Materials provided below:

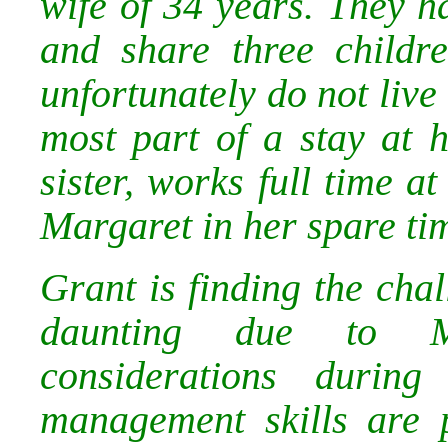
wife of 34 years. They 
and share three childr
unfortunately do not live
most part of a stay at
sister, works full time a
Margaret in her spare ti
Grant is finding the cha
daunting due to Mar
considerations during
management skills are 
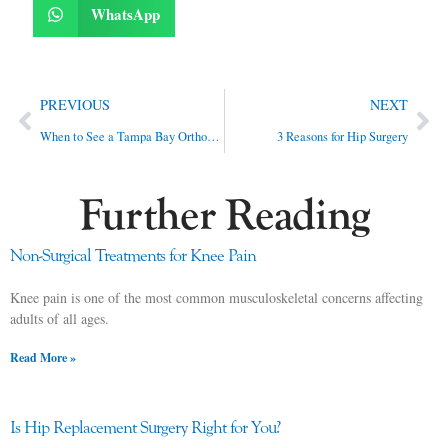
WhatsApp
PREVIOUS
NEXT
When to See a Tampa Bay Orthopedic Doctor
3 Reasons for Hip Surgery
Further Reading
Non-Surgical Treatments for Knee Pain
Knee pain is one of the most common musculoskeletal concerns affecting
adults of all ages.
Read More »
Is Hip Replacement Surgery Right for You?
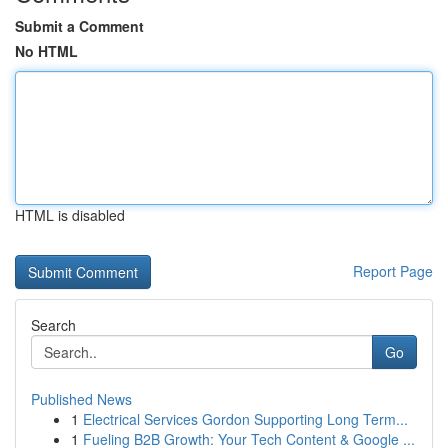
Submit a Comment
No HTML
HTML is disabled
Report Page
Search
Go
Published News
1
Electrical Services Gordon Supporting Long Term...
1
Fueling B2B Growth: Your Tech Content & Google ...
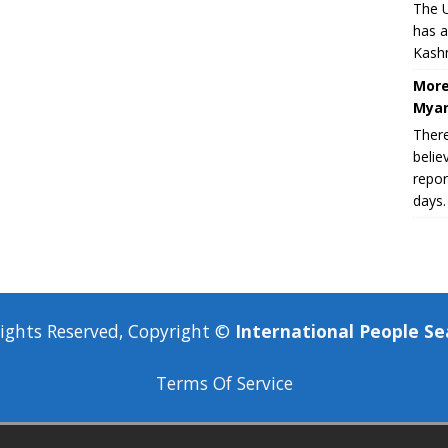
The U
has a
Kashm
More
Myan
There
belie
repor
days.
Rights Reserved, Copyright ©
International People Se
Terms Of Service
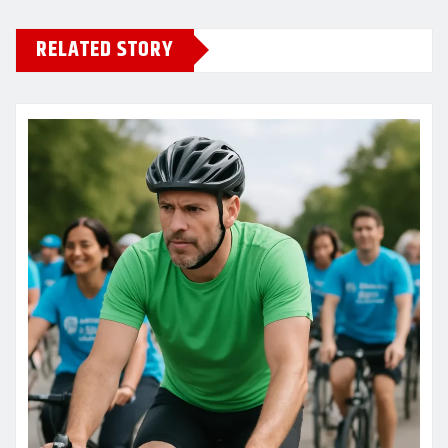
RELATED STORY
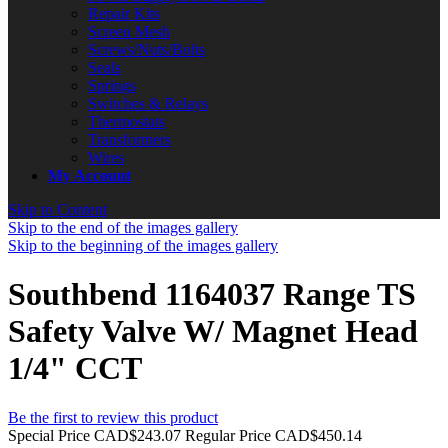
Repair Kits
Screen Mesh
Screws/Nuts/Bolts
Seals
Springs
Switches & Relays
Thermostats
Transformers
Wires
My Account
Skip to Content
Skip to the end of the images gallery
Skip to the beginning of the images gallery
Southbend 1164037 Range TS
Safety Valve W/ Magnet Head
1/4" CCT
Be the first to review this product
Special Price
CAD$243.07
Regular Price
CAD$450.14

End of Materials provided.
Materials provided below:

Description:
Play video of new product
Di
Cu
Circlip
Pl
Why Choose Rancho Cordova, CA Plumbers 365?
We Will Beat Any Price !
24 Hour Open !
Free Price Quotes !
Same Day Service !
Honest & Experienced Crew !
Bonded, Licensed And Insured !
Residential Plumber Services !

End of Materials provided.

§ **Task prompt**
Based on the records above, how many lines hold the string "Price"? Answer with the number by itself.

§ **Task response**
4